> _Exercise brief_:
Beginning at the top of the entries below, retype each line exactly until the line containing "czytelnię i wypożyczalnię." has been written out; include no pictures and no later lines.

----- Extracted material -----

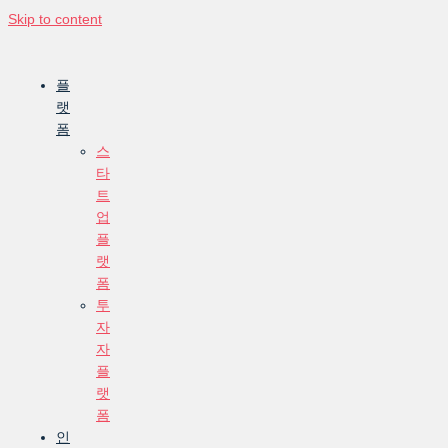
Skip to content
플
랫
폼
스
타
트
업
플
랫
폼
투
자
자
플
랫
폼
인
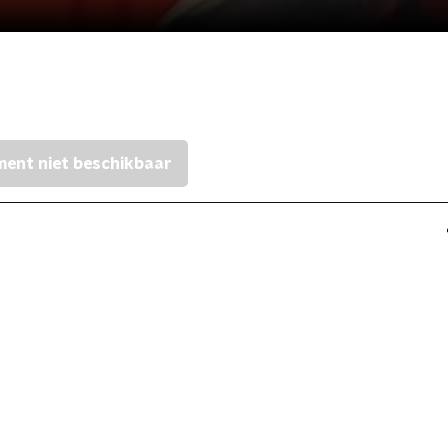
ent niet beschikbaar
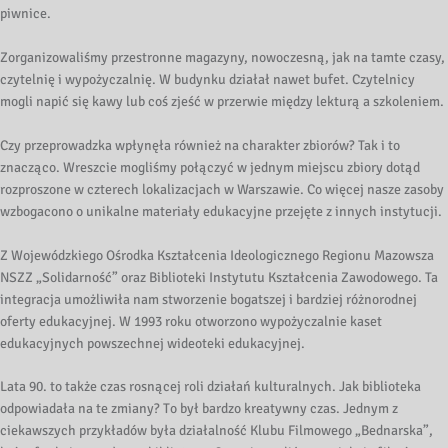
piwnice.
Zorganizowaliśmy przestronne magazyny, nowoczesną, jak na tamte czasy,
czytelnię i wypożyczalnię. W budynku działał nawet bufet. Czytelnicy
mogli napić się kawy lub coś zjeść w przerwie między lekturą a szkoleniem.
Czy przeprowadzka wpłynęła również na charakter zbiorów? Tak i to
znacząco. Wreszcie mogliśmy połączyć w jednym miejscu zbiory dotąd
rozproszone w czterech lokalizacjach w Warszawie. Co więcej nasze zasoby
wzbogacono o unikalne materiały edukacyjne przejęte z innych instytucji.
Z Wojewódzkiego Ośrodka Kształcenia Ideologicznego Regionu Mazowsza
NSZZ „Solidarność” oraz Biblioteki Instytutu Kształcenia Zawodowego. Ta
integracja umożliwiła nam stworzenie bogatszej i bardziej różnorodnej
oferty edukacyjnej. W 1993 roku otworzono wypożyczalnie kaset
edukacyjnych powszechnej wideoteki edukacyjnej.
Lata 90. to także czas rosnącej roli działań kulturalnych. Jak biblioteka
odpowiadała na te zmiany? To był bardzo kreatywny czas. Jednym z
ciekawszych przykładów była działalność Klubu Filmowego „Bednarska”,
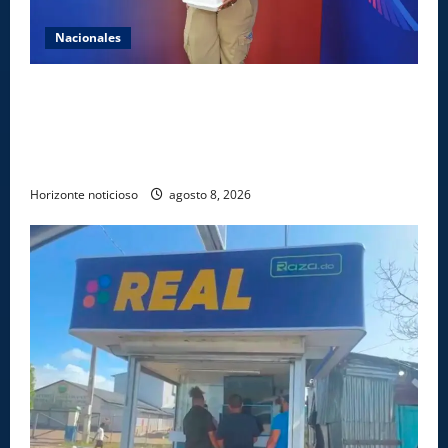
Nacionales
Comedores Comunitarios de DASAC garantizan
alimentación de miles de voluntarios y personal de
los XXV Juegos Centroamericanos y del Caribe Santo
Domingo 2026
Horizonte noticioso
agosto 8, 2026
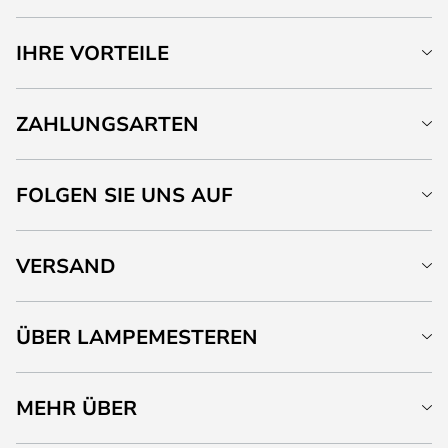
IHRE VORTEILE
ZAHLUNGSARTEN
FOLGEN SIE UNS AUF
VERSAND
ÜBER LAMPEMESTEREN
MEHR ÜBER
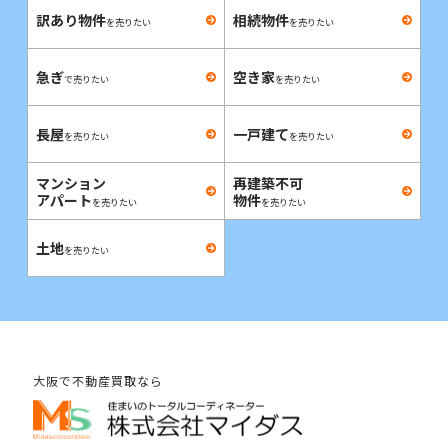
訳あり物件
相続物件
を売りたい
を売りたい
急ぎ
空き家
で売りたい
を売りたい
長屋
一戸建て
を売りたい
を売りたい
マンション
再建築不可
アパート
物件
を売りたい
を売りたい
土地
を売りたい
大阪で不動産買取なら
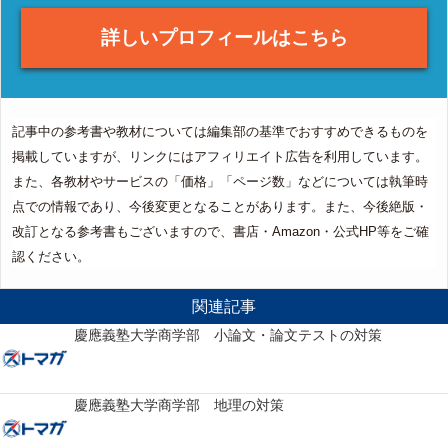
詳しいプロフィールはこちら
記事中の参考書や教材については編集部の基準でおすすめできるものを
掲載していますが、リンクにはアフィリエイト広告を利用しています。
また、各教材やサービスの「価格」「ページ数」などについては執筆時
点での情報であり、今後変更となることがあります。また、今後絶版・
改訂となる参考書もございますので、書店・Amazon・公式HP等をご確
認ください。
関連記事
慶應義塾大学商学部 小論文・論文テストの対策
慶應義塾大学商学部 地理の対策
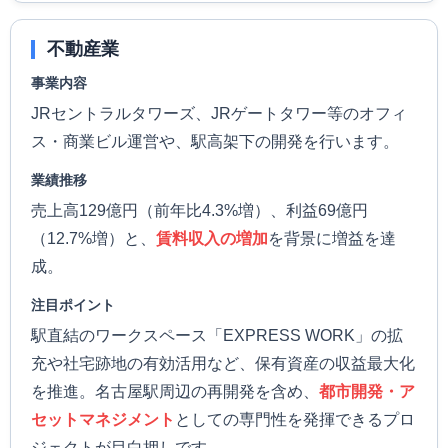
不動産業
事業内容
JRセントラルタワーズ、JRゲートタワー等のオフィ
ス・商業ビル運営や、駅高架下の開発を行います。
業績推移
売上高129億円（前年比4.3%増）、利益69億円
（12.7%増）と、
賃料収入の増加
を背景に増益を達
成。
注目ポイント
駅直結のワークスペース「EXPRESS WORK」の拡
充や社宅跡地の有効活用など、保有資産の収益最大化
を推進。名古屋駅周辺の再開発を含め、
都市開発・ア
セットマネジメント
としての専門性を発揮できるプロ
ジェクトが目白押しです。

-----

> _Exercise output_:
Skip to content
플
랫
폼
스
타
트
업
플
랫
폼
투
자
자
플
랫
폼
인
ent niet beschikbaar
piwnice.
Zorganizowaliśmy przestronne magazyny, nowoczesną, jak na tamte czasy,
czytelnię i wypożyczalnię. W budynku działał nawet bufet. Czytelnicy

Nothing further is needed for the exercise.